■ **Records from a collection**
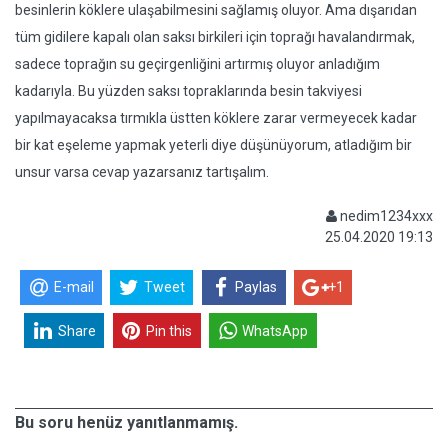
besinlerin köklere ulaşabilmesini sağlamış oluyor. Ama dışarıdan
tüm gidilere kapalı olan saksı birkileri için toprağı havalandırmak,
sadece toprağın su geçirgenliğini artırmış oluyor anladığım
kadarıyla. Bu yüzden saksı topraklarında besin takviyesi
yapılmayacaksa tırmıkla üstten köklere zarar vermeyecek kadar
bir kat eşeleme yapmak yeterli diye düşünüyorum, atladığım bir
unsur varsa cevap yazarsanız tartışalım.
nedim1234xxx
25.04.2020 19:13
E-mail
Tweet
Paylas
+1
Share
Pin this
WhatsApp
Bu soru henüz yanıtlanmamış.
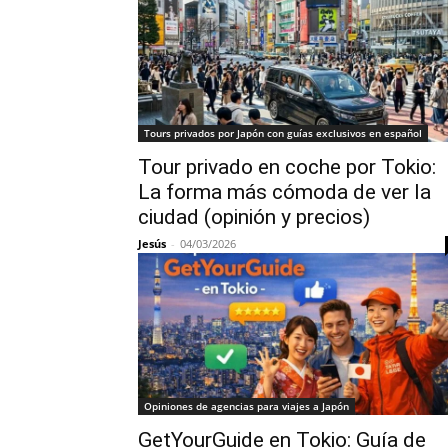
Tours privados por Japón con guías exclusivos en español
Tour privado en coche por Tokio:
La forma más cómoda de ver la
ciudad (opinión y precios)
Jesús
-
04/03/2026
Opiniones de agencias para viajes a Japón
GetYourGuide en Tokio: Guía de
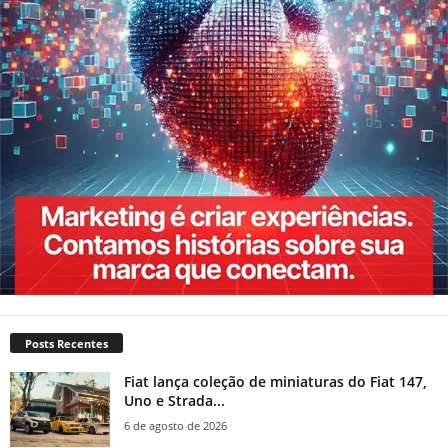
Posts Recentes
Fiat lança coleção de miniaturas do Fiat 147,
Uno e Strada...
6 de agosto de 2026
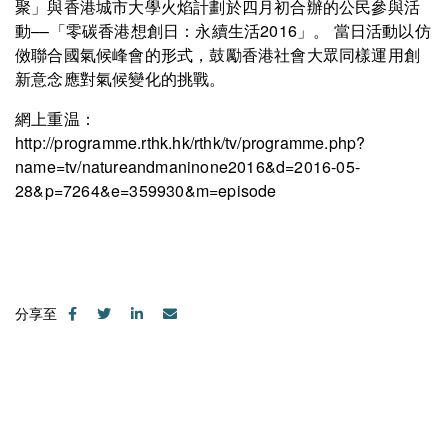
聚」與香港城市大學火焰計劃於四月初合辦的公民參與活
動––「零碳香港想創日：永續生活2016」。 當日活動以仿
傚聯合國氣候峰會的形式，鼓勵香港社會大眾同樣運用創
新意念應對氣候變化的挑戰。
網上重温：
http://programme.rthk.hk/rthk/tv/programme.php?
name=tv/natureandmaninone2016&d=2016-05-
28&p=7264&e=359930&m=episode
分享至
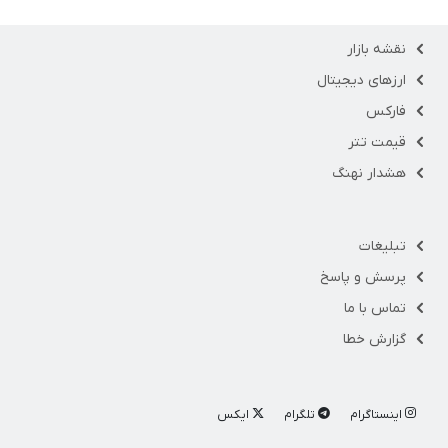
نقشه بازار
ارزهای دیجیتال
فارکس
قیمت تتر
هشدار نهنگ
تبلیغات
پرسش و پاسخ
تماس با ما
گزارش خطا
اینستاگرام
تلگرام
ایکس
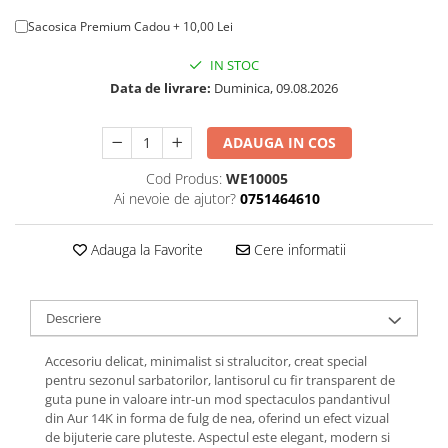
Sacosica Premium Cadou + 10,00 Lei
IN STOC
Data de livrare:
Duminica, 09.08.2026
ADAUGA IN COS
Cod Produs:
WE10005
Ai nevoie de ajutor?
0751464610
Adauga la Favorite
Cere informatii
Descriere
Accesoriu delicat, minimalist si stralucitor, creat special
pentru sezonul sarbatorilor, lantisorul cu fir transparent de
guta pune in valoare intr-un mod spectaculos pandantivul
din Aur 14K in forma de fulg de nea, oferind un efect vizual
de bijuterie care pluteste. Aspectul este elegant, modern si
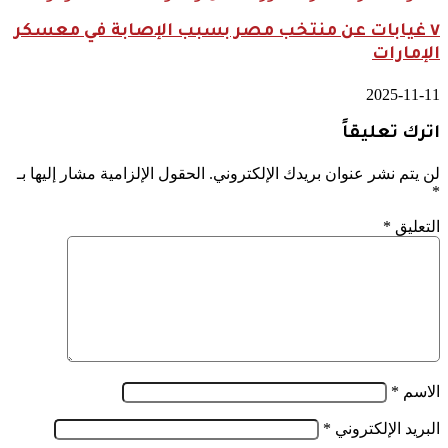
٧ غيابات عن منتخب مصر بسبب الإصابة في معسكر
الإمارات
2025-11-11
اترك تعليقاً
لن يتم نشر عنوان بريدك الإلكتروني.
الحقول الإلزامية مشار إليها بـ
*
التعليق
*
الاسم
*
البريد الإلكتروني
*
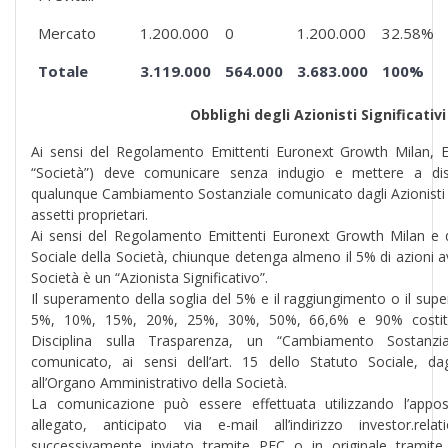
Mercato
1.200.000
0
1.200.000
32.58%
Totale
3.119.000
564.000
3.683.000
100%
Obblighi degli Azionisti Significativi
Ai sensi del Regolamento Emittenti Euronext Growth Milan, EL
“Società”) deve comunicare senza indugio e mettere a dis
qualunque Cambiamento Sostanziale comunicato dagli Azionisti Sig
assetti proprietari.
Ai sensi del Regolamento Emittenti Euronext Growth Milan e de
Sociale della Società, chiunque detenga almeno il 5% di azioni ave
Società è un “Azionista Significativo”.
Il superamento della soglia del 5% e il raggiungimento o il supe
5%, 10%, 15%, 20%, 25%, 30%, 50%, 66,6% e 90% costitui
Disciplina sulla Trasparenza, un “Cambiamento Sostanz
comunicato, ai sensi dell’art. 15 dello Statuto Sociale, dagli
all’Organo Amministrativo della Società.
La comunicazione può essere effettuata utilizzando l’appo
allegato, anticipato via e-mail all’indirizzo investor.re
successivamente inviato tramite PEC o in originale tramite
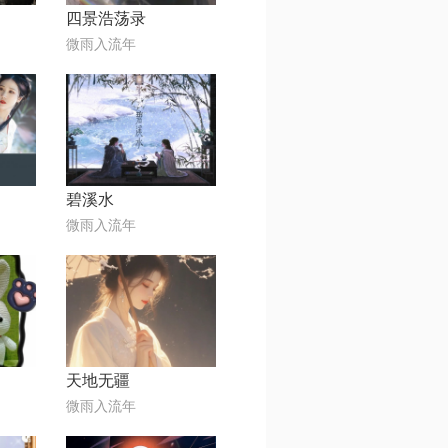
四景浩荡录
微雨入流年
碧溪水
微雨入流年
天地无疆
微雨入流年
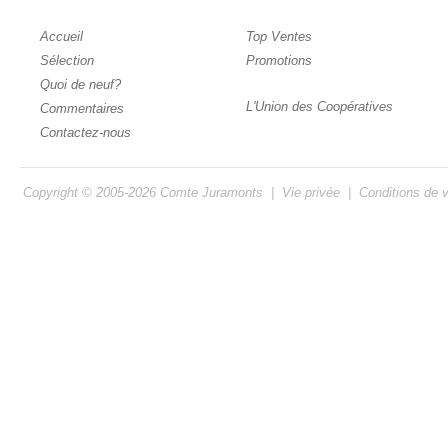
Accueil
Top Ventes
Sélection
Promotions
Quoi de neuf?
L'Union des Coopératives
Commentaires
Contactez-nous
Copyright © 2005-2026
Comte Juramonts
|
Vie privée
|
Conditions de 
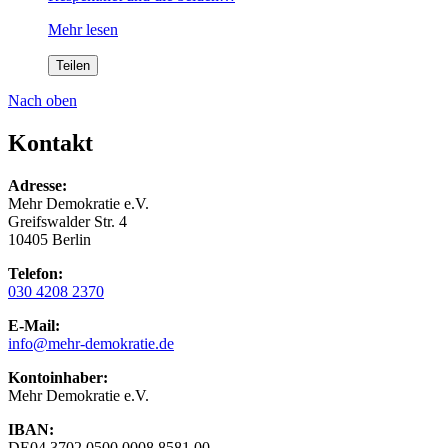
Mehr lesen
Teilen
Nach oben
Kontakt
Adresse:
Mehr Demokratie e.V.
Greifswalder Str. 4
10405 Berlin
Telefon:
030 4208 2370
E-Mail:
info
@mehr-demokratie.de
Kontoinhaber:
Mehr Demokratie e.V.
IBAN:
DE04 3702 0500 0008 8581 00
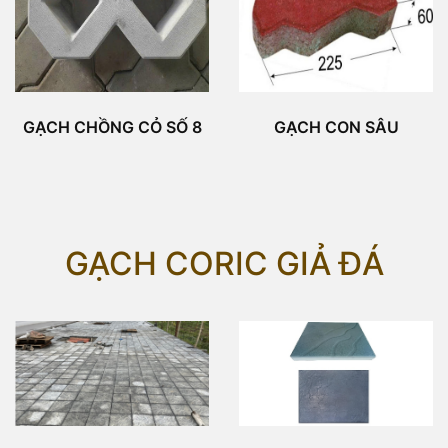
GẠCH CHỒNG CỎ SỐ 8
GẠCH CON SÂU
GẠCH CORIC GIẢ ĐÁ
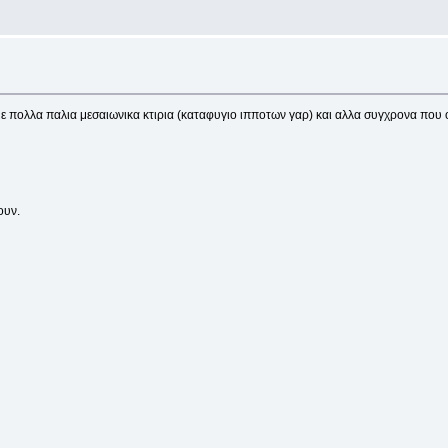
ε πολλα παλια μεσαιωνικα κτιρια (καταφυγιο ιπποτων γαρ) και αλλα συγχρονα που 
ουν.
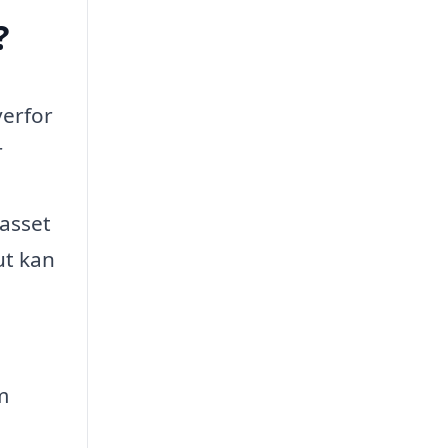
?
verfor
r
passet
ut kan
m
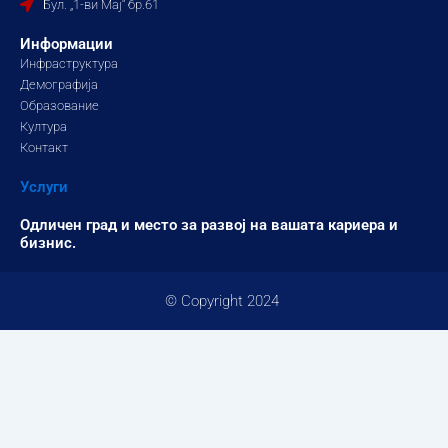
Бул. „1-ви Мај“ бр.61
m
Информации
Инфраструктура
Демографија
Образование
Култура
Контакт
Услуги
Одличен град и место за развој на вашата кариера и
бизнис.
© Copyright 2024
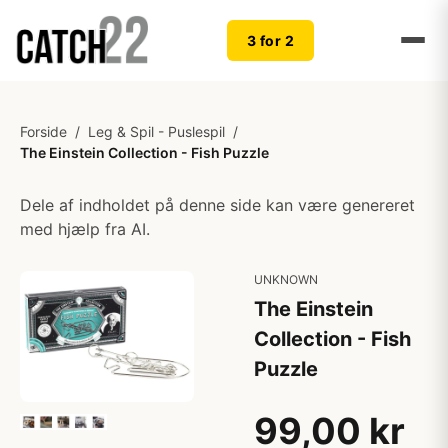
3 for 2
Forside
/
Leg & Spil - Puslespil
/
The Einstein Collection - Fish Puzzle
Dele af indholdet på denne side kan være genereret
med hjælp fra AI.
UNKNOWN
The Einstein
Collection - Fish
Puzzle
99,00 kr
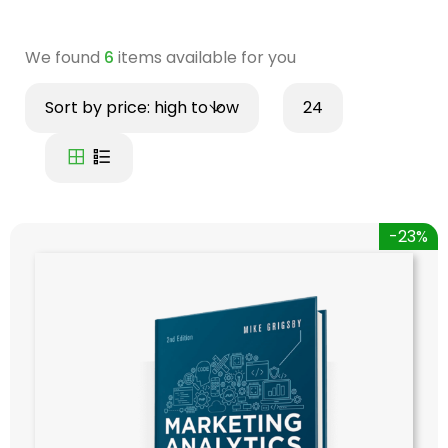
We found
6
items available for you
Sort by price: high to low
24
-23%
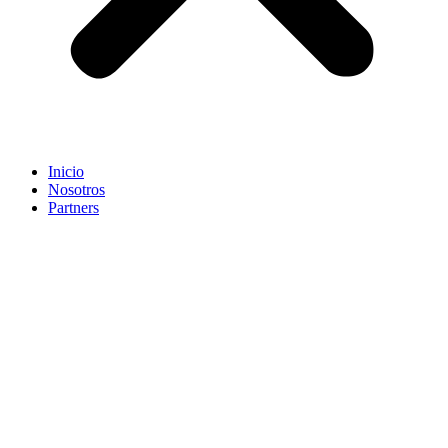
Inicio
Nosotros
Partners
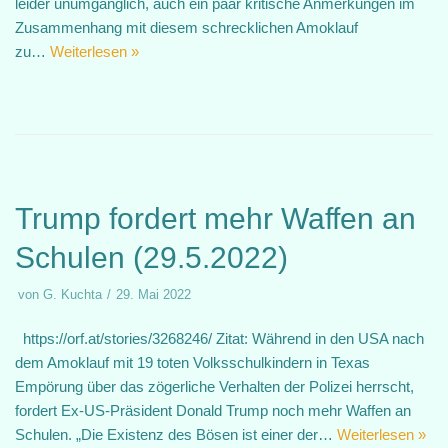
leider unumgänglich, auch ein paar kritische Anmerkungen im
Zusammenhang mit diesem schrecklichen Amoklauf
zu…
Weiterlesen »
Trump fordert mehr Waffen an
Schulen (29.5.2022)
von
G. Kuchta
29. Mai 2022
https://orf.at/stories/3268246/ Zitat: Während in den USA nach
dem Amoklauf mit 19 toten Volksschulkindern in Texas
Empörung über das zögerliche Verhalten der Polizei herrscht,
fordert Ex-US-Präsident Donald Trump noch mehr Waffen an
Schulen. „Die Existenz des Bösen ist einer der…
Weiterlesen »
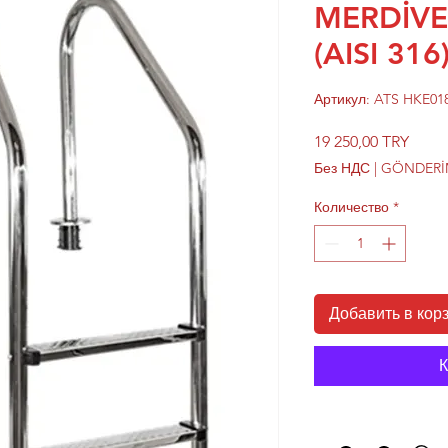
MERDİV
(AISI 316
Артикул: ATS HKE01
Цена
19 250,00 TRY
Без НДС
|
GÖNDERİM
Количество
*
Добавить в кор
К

■ **PROBLEM DESCRIPTION**
Which lines of the data hold the string "sensi"? Return each of them.

■ **YOUR RESPONSE**
Ai sensi del Regolamento Emittenti Euronext Growth Milan, EL
Ai sensi del Regolamento Emittenti Euronext Growth Milan e de
comunicato, ai sensi dell’art. 15 dello Statuto Sociale, dagli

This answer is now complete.